▶ **WORK TO BE COMPLETED**:
Write out every record below exactly as it stands, leaving the pictures out.

▶ **EXERCISE DATA**:
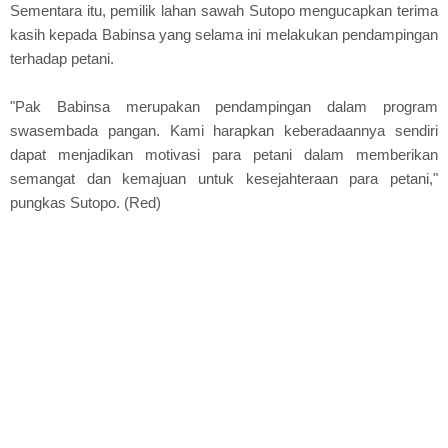
Sementara itu, pemilik lahan sawah Sutopo mengucapkan terima
kasih kepada Babinsa yang selama ini melakukan pendampingan
terhadap petani.
"Pak Babinsa merupakan pendampingan dalam program
swasembada pangan. Kami harapkan keberadaannya sendiri
dapat menjadikan motivasi para petani dalam memberikan
semangat dan kemajuan untuk kesejahteraan para petani,"
pungkas Sutopo. (Red)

▶ **COMPLETED TASK**:
Sementara itu, pemilik lahan sawah Sutopo mengucapkan terima
kasih kepada Babinsa yang selama ini melakukan pendampingan
terhadap petani.
"Pak Babinsa merupakan pendampingan dalam program
swasembada pangan. Kami harapkan keberadaannya sendiri
dapat menjadikan motivasi para petani dalam memberikan
semangat dan kemajuan untuk kesejahteraan para petani,"
pungkas Sutopo. (Red)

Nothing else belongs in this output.